Overview
Worship is central to the Christian life. It is where we gather to celebrate our faith, express joy, renew hope, rekindle vision, and prepare for the tasks ahead.
Our services reflect time-honored and traditional rituals: a rich convergence of art, music, scripture, and the spoken word.
C.S. Lewis wrote the following about worship:
“Novelty, simply as such, can have only an entertainment value. And they don’t go to church to be entertained. They go to use the service, or, if you prefer, to enact it. Every service is a structure of acts and words through which we receive a sacrament, or repent, or supplicate, or adore. And it enables us to do these things best. It works best when, through long familiarity, we don’t have to think about it. As long as you notice, and have to count the steps, you are not yet dancing but only learning to dance. A good shoe is a shoe you don’t notice…The perfect church service would be one we were almost unaware of; our attention would have been on God.
But every novelty prevents this. It fixes our attention on the service itself; and thinking about worship is a different thing from worshiping.”
The stability of our worship and tradition provide the stones and beams and foundations upon which and within which we can find a sense of place and purpose that stand the test of time and withstand the changes and chances of life. As the world seems ever more unstable, that stability becomes evermore precious. There is pressure from the world to change to match its pace but that very pace is, I think, driving us all a bit mad.

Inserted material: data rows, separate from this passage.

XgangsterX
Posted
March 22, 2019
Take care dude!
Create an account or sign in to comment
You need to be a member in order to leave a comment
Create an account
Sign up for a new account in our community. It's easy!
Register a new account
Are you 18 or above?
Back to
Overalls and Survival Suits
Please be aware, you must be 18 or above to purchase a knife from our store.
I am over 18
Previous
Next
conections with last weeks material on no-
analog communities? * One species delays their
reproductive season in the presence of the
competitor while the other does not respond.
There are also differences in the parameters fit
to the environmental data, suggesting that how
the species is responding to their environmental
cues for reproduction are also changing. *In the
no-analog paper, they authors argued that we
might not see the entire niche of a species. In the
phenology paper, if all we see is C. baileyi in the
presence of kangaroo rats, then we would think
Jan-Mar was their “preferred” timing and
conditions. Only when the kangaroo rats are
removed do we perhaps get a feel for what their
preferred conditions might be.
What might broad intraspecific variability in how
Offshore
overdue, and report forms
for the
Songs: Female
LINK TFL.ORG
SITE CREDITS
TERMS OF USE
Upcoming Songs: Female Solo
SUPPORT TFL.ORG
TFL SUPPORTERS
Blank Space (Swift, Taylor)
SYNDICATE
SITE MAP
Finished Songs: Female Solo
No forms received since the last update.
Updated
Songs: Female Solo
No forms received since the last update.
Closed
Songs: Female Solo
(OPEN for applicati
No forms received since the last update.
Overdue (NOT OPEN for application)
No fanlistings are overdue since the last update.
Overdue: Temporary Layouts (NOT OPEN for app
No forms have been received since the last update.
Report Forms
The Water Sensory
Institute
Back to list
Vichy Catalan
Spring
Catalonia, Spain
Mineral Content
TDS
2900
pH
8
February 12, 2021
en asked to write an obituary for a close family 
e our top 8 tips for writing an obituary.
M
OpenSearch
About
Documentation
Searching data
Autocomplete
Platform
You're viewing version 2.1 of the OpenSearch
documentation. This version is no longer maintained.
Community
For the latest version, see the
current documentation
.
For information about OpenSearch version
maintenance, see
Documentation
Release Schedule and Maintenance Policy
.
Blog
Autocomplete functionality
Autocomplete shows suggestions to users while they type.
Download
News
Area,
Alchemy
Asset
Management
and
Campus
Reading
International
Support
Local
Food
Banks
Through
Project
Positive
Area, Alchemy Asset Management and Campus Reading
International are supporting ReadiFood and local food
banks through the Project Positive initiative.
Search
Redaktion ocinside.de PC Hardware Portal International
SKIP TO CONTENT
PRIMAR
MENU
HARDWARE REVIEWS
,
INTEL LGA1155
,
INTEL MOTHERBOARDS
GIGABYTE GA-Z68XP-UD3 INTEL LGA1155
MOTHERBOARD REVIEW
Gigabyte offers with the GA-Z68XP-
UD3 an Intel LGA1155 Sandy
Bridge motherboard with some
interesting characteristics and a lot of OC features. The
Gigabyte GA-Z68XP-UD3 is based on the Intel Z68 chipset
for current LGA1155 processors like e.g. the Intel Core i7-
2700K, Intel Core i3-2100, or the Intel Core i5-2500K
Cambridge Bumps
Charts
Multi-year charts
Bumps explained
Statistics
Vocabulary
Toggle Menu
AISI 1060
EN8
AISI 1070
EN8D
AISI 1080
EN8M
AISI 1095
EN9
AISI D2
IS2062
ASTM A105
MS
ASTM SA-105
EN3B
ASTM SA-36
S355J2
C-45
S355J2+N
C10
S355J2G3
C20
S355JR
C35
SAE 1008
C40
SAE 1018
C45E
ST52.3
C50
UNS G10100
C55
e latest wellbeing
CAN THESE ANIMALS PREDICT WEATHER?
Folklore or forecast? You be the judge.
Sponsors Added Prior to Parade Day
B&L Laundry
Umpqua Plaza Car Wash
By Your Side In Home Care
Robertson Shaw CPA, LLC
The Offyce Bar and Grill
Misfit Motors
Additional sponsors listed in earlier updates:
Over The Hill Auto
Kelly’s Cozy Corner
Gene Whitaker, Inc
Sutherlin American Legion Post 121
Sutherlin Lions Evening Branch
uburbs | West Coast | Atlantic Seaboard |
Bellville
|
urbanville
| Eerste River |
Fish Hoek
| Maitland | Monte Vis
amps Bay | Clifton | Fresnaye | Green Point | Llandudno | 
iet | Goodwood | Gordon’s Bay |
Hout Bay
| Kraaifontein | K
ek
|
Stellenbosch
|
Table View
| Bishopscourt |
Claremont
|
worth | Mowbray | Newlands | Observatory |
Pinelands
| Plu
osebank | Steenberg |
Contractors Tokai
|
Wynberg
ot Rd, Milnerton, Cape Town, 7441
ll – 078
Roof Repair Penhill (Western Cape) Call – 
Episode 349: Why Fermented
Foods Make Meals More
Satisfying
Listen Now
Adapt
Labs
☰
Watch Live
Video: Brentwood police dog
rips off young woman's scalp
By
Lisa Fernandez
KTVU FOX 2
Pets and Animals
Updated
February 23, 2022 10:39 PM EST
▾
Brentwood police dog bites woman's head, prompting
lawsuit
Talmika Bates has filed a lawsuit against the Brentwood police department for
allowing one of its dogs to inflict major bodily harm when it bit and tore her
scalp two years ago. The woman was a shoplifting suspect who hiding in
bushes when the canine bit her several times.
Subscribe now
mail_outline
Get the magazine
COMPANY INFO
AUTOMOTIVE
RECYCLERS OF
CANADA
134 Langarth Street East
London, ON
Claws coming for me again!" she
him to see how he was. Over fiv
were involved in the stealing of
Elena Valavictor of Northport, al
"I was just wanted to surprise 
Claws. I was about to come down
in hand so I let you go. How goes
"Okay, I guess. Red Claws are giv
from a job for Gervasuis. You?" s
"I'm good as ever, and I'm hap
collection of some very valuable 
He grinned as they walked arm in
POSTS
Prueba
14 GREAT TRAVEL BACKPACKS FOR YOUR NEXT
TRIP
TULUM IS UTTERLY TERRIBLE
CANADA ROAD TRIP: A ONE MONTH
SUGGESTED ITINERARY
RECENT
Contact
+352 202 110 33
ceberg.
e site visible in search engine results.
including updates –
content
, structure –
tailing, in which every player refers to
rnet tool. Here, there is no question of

With little connection to place and even less connection to our past we seem to be losing all that grounds us for a sustainable, stable future.
Saint Philip’s offers a tradition that has both the stability of long practice but also the flexibility to respond to a changing world without being defined by its changeability. It provides a sense of place while not pretending that places never change and a sense of home while always recognizing that home is made for the people in them—even as it shapes them.